Los amplificadores valvulares eran unas estufas, con una eficiencia del 30% de AF. 


Como mencioné mas arriba hay que creer en lo que nos dicen las marcas, sino directamente no hay información válida para analizar...


Saludos

PD: 30% de distorción  mmm.... no entendí


----------



## Yoangel Lazaro (May 16, 2010)

ehbressan dijo:


> de vuelta, hacer parlantes con alto SPL es caro, por eso se usan para sonido profesional.


Discúlpame que difiera contigo. Es creíble lo que dices. Aunque relativamente, me parece que dieras entender que gran SPL es sinónimo de calidad del parlante. 

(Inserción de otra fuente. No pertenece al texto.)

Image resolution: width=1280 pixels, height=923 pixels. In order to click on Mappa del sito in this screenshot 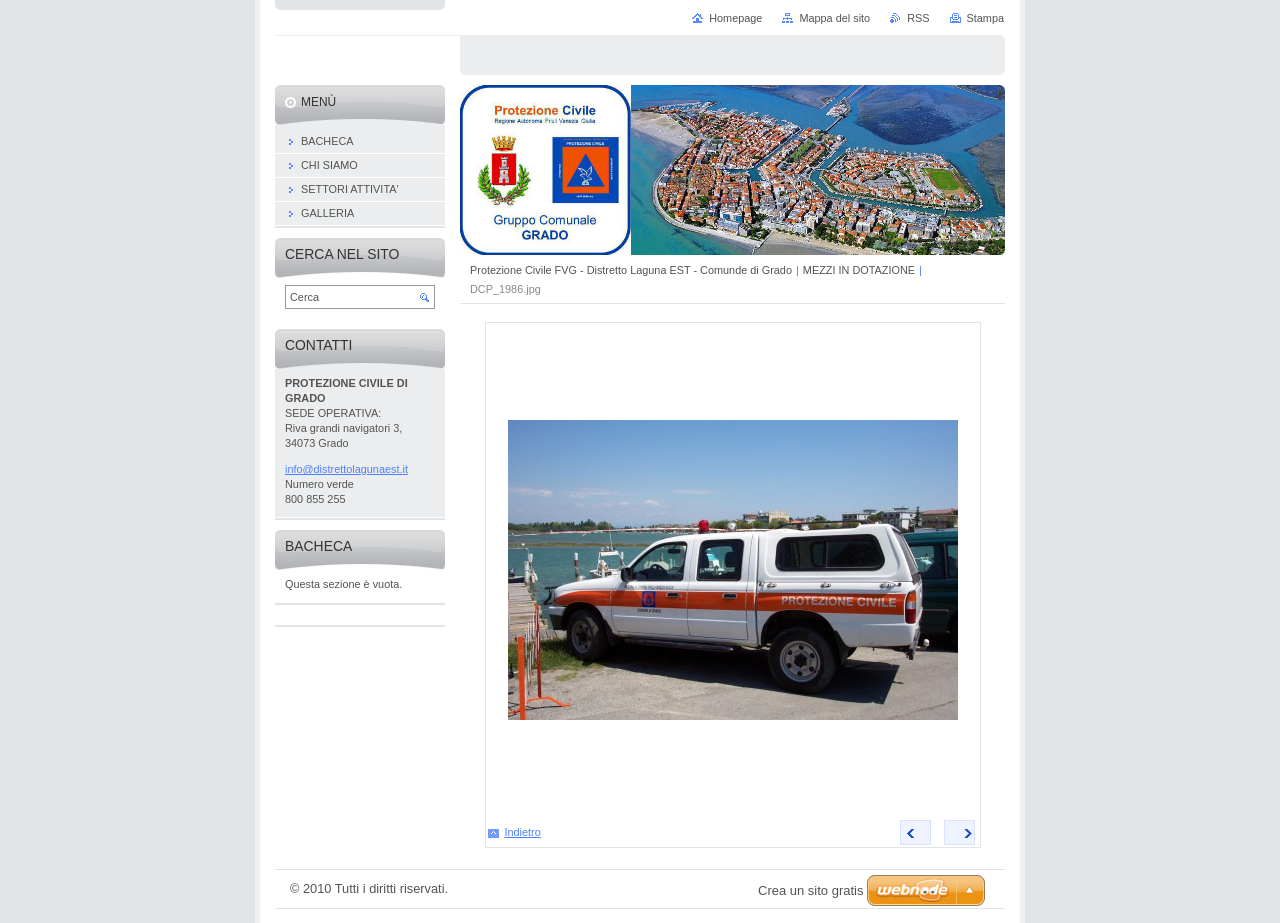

Pienso, para "Audio Profesional" se necesitan parlantes muy sensibles para que se puedan "oír o escuchar" en los conciertos, sacrificando un poco "la calidad". Lo digo porque esos altavoces, en general, tienen un Fs "alto", por lo que bajas frecuencias (menores de ~55Hz) se perciben atenuadas, y hablo de los altavoces diseñados para bajos (woofer's). Sin contar que los driver de compresion tienen muy buen SPL (y con baja potencia) pero mucha distorsión. 

Por otro lado, los altavoces de Car Audio (subwoofer's) tienen Fs (y SPL) mas bajos, he visto desde 25Hz hasta 18Hz (el mas bajo, que he visto).  Si, lo se, son estéticamente "muy lindos" y parecen de juguete, pero algunos "suenan bien". Total, algunos dicen, cuando un sistema "suena bien" no pareciese que "suene duro", o algo así dicen. 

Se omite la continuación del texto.